**ASSIGNMENT**
Output exactly the lines below, starting with the line that has "Santa Coloma de Cervelló" and going on through the line that has "Sant Fruitós de Ba", both included, and no other lines.

_ _ _ _ _ _ _

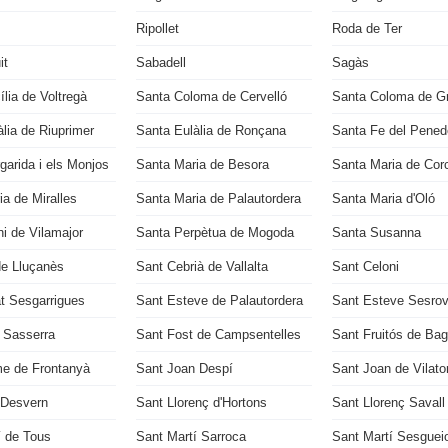
Ripollet
Roda de Ter
it
Sabadell
Sagàs
lia de Voltregà
Santa Coloma de Cervelló
Santa Coloma de G
lia de Riuprimer
Santa Eulàlia de Ronçana
Santa Fe del Pened
garida i els Monjos
Santa Maria de Besora
Santa Maria de Cor
a de Miralles
Santa Maria de Palautordera
Santa Maria d'Oló
i de Vilamajor
Santa Perpètua de Mogoda
Santa Susanna
de Lluçanès
Sant Cebrià de Vallalta
Sant Celoni
t Sesgarrigues
Sant Esteve de Palautordera
Sant Esteve Sesrov
u Sasserra
Sant Fost de Campsentelles
Sant Fruitós de Ba
e de Frontanyà
Sant Joan Despí
Sant Joan de Vilato
 Desvern
Sant Llorenç d'Hortons
Sant Llorenç Savall
í de Tous
Sant Martí Sarroca
Sant Martí Sesguei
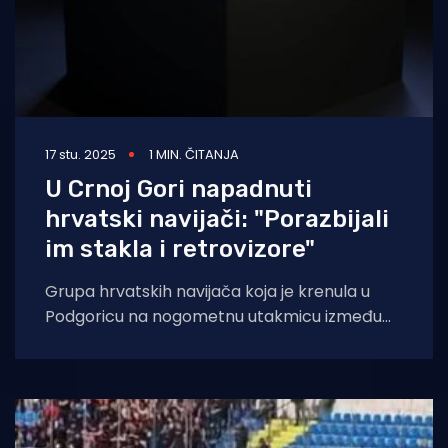
17 stu. 2025
1 MIN. ČITANJA
U Crnoj Gori napadnuti
hrvatski navijači: "Porazbijali
im stakla i retrovizore"
Grupa hrvatskih navijača koja je krenula u
Podgoricu na nogometnu utakmicu između
Hrvatske i Crne Gore napadnuta je sinoć na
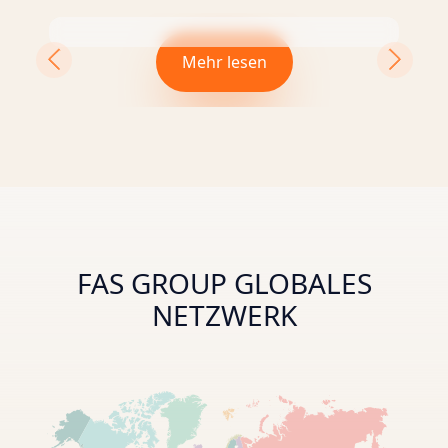
Mehr lesen
FAS GROUP GLOBALES
NETZWERK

_ _ _ _ _ _ _

**RESPONSE BOX**
Santa Coloma de Cervelló
Santa Coloma de G
lia de Riuprimer
Santa Eulàlia de Ronçana
Santa Fe del Pened
garida i els Monjos
Santa Maria de Besora
Santa Maria de Cor
a de Miralles
Santa Maria de Palautordera
Santa Maria d'Oló
i de Vilamajor
Santa Perpètua de Mogoda
Santa Susanna
de Lluçanès
Sant Cebrià de Vallalta
Sant Celoni
t Sesgarrigues
Sant Esteve de Palautordera
Sant Esteve Sesrov
u Sasserra
Sant Fost de Campsentelles
Sant Fruitós de Ba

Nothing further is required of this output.